The following is a final report of the Hands-on-Learning course, which is part of the Data Science major. Its purpose is to predict the machine learning algorithm, which uses the class variable of the training set, applied to the 20 test cases available in the test data.
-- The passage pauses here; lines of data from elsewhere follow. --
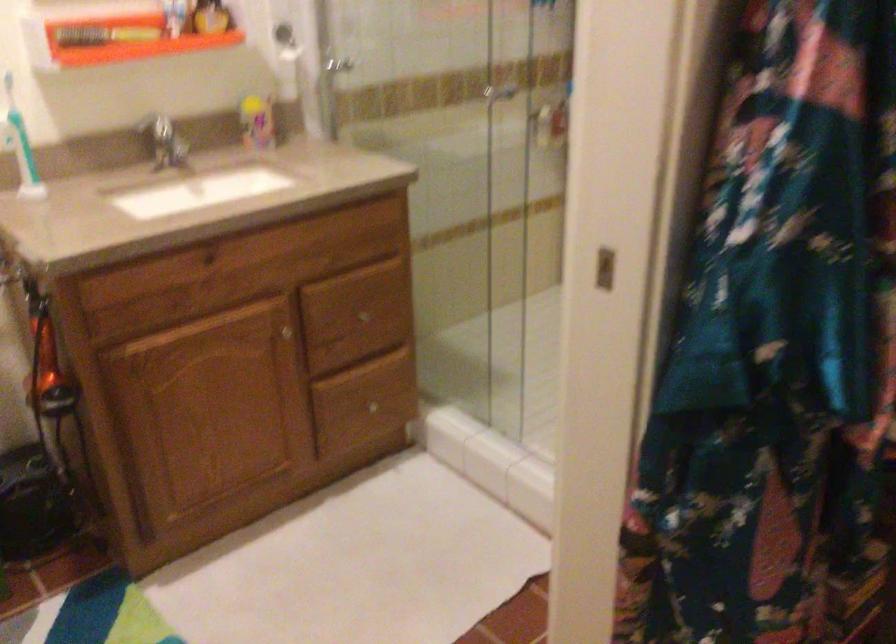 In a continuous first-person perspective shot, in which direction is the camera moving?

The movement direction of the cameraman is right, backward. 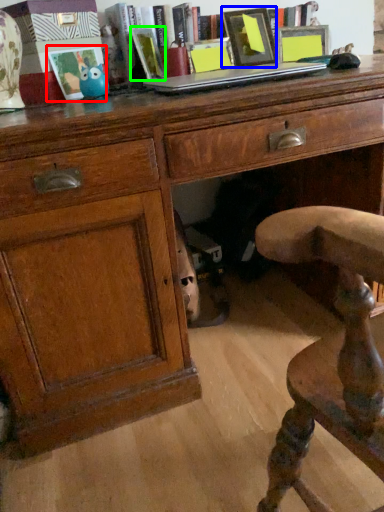 Question: Which object is positioned farthest from picture frame (highlighted by a red box)? Select from picture frame (highlighted by a blue box) and book (highlighted by a green box).

Choices:
 (A) picture frame
 (B) book

Answer: (A) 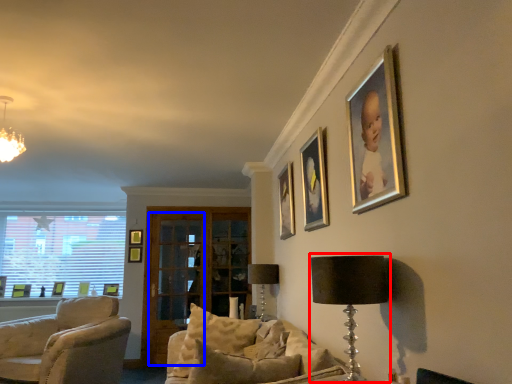 Question: Among these objects, which one is farthest to the camera, table lamp (highlighted by a red box) or glass door (highlighted by a blue box)?

Choices:
 (A) table lamp
 (B) glass door

Answer: (B) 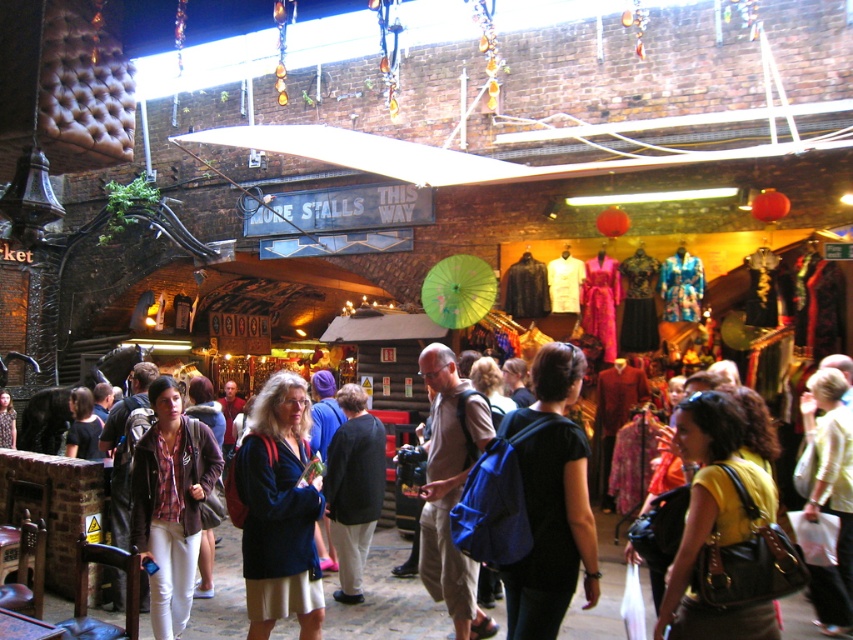 Question: Which is farther from the black fabric backpack at center?

Choices:
 (A) matte black jacket at center
 (B) plaid fabric shirt at center

Answer: (A)

Question: From the image, what is the correct spatial relationship of plaid fabric shirt at center in relation to dark blue jacket at center?

Choices:
 (A) left
 (B) right

Answer: (A)

Question: Which object is positioned closest to the yellow matte shirt at center?

Choices:
 (A) matte black jacket at center
 (B) plaid fabric shirt at center
 (C) dark blue jacket at center
 (D) yellow fabric bag at center

Answer: (D)

Question: Is plaid fabric shirt at center to the right of yellow fabric bag at center from the viewer's perspective?

Choices:
 (A) no
 (B) yes

Answer: (A)

Question: Which object is closer to the camera taking this photo?

Choices:
 (A) dark blue jacket at center
 (B) dark blue sweater at center
 (C) matte black jacket at center

Answer: (B)

Question: Can you confirm if yellow matte shirt at center is thinner than matte black jacket at center?

Choices:
 (A) no
 (B) yes

Answer: (B) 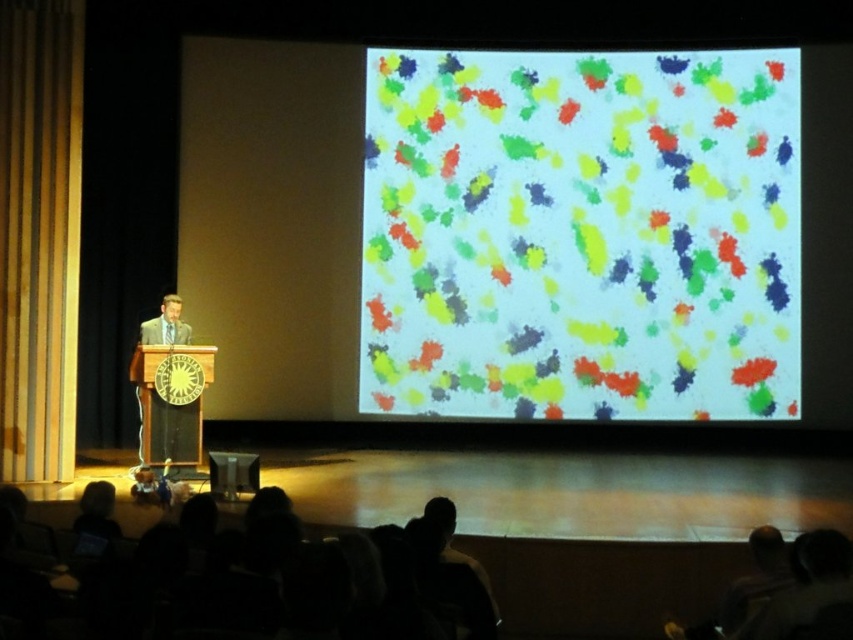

With devices such as Jawbone Up , Nike FuelBand and Fitbit , it is possible to collect a large amount of data on personal activity in a cost-effective manner. These types of devices are part of quantified self-movement: a group of enthusiasts who regularly take measurements about themselves to improve their health, to find patterns in their behavior, or because they are technology fanatics. One thing people do regularly is quantify the amount of a particular activity they do, but they rarely quantify how well they do it. In this project, data from accelerometers on the belt, forearm, arm, and dumbbell of 6 participants, who were asked to perform correct and incorrectly shaped bar lifts in 5 different ways, will be used. More information can be found at the following website: http://web.archive.org/web/20161224072740/http:/groupware.les.inf.puc-rio.br/har
Details of this project:
If you use the document you create for this class for any purpose, please cite them as they have been very generous in allowing their data to be used for this type of assignment.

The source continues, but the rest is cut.